The packed impromptu camp set up at Budapest's Keleti railway station amid the refugee crisis has markedly thinned out and was half empty on Saturday morning.

It came after the Hungarian government unexpectedly decided to lay on buses for the people who had set up a temporary home there.

Earlier in the week, they had been stopped from boarding trains to Germany and so several hundred people who were fed up with their treatment left on Friday and started making the journey on foot.

A phalanx of desperate migrants and refugees was pictured snaking along one of the country's busiest roads.

Along the route, buses then picked them up and the government's change of mind was no doubt - in part - forced by the negative headlines and the bad PR.

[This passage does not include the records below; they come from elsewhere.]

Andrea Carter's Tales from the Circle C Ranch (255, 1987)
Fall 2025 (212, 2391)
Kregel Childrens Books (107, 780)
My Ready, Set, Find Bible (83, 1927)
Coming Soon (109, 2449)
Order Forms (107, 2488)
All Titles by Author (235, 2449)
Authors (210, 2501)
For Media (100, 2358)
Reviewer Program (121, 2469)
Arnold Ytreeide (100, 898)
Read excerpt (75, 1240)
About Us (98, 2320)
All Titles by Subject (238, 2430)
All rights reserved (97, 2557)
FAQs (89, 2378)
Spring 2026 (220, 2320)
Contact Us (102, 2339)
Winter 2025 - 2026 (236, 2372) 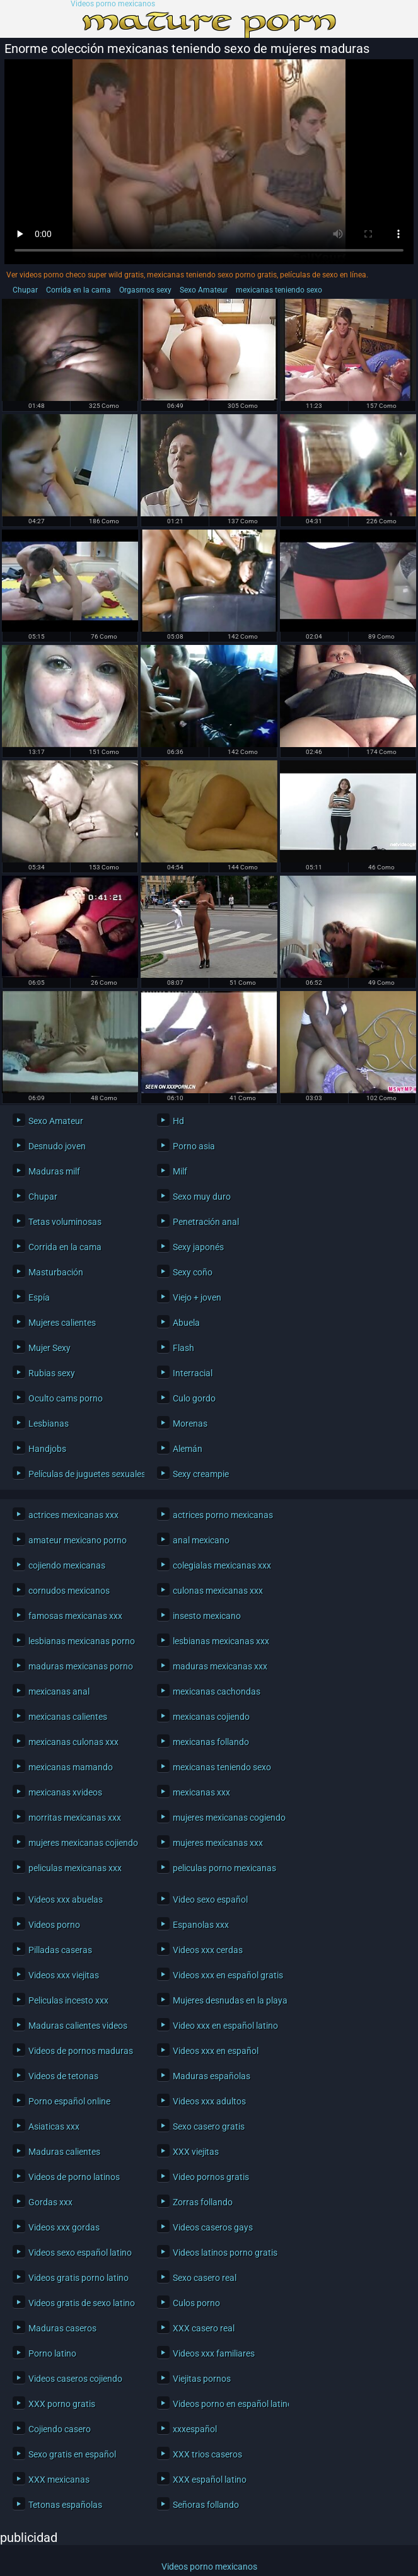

But Hungary, as the first EU country on the route through the Balkan Peninsula, is still getting a steady stream of new arrivals.

We spoke to one family who had come from Aleppo.

Reyhan and her children looked bewildered as they asked us about the buses - which were no longer running - and what they could do.

The railway officials are allowing people to board trains to the border but there is no co-ordinated help and there is unlikely to be any from Hungary's government.

Germany now seems to be offering an 'open door policy' for refugees and, ironically, it is this that is attracting more people to make the dangerous journey across the Aegean and Mediterranean seas.

The power of mobile communications (and news in the digital age) means friends and relatives quickly hear from running updates that their compatriots have found safety in Chancellor Angela Merkel's nation.

They are extremely grateful but, nonetheless, unless safe corridors are opened more refugees and migrants will risk their lives and lose them trying to get to Europe.